(WORK REQUIRED): A single number is required: how many lines below include the string "OpenMapButton".

(PROVIDED RECORDS):

----------

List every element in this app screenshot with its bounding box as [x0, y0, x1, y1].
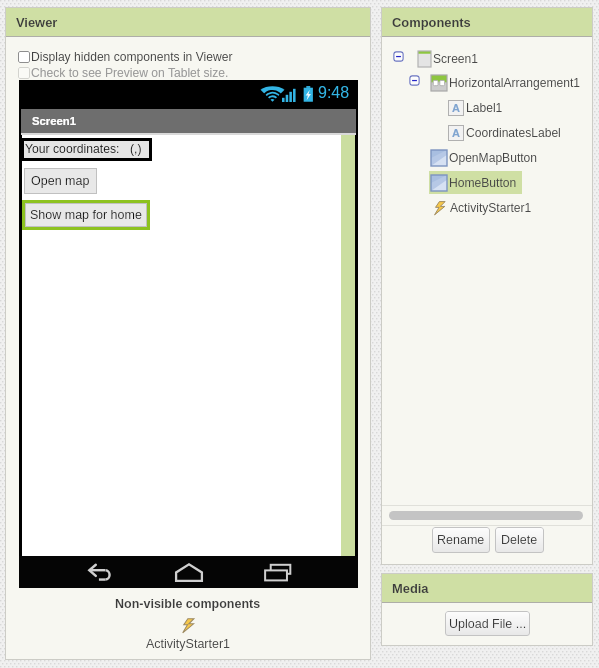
button[interactable]: Back — [79, 558, 123, 587]
button[interactable]: Show map for home — [22, 200, 150, 230]
button[interactable]: OpenMapButton — [431, 146, 538, 169]
button[interactable]: Delete — [495, 527, 544, 553]
staticText: Display hidden components in Viewer — [31, 50, 233, 64]
staticText: Check to see Preview on Tablet size. — [31, 66, 229, 80]
staticText: Screen1 — [433, 52, 479, 66]
staticText: Upload File ... — [449, 617, 527, 631]
staticText: CoordinatesLabel — [466, 126, 561, 140]
staticText: HorizontalArrangement1 — [449, 76, 581, 90]
button[interactable]: Horizontal scroll bar — [389, 511, 583, 520]
staticText: ActivityStarter1 — [146, 637, 231, 651]
staticText: 9:48 — [318, 84, 350, 102]
staticText: Show map for home — [30, 208, 142, 222]
staticText: Rename — [437, 533, 485, 547]
button[interactable]: Display hidden components in Viewer — [18, 48, 233, 65]
staticText: Non-visible components — [115, 597, 261, 611]
staticText: OpenMapButton — [449, 151, 538, 165]
button[interactable]: Screen1 — [418, 47, 479, 70]
staticText: Viewer — [16, 15, 58, 29]
button[interactable]: Home — [166, 558, 210, 587]
staticText: Open map — [31, 174, 90, 188]
button[interactable]: Collapse Screen1 — [393, 51, 404, 62]
button[interactable]: HorizontalArrangement1 — [431, 71, 581, 94]
button[interactable]: Rename — [432, 527, 490, 553]
staticText: Screen1 — [32, 115, 76, 128]
staticText: Components — [392, 15, 471, 29]
staticText: A — [452, 102, 460, 114]
button[interactable]: Your coordinates: — [21, 138, 152, 161]
button[interactable]: A — [448, 96, 503, 119]
button[interactable]: A — [448, 121, 561, 144]
staticText: Label1 — [466, 101, 503, 115]
staticText: ActivityStarter1 — [450, 201, 532, 215]
button[interactable]: Open map — [24, 168, 97, 194]
staticText: Your coordinates: — [25, 142, 120, 156]
button[interactable]: Check to see Preview on Tablet size. — [18, 64, 229, 81]
staticText: A — [452, 127, 460, 139]
button[interactable]: Upload File ... — [445, 611, 530, 636]
staticText: Media — [392, 581, 429, 595]
staticText: Delete — [501, 533, 538, 547]
staticText: HomeButton — [449, 176, 517, 190]
button[interactable]: HomeButton — [431, 171, 517, 194]
button[interactable]: ActivityStarter1 — [432, 196, 532, 219]
button[interactable]: Recent apps — [256, 558, 300, 587]
button[interactable]: Collapse HorizontalArrangement1 — [409, 75, 420, 86]
staticText: (,) — [130, 142, 142, 156]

----------

(RESULT BELOW): 2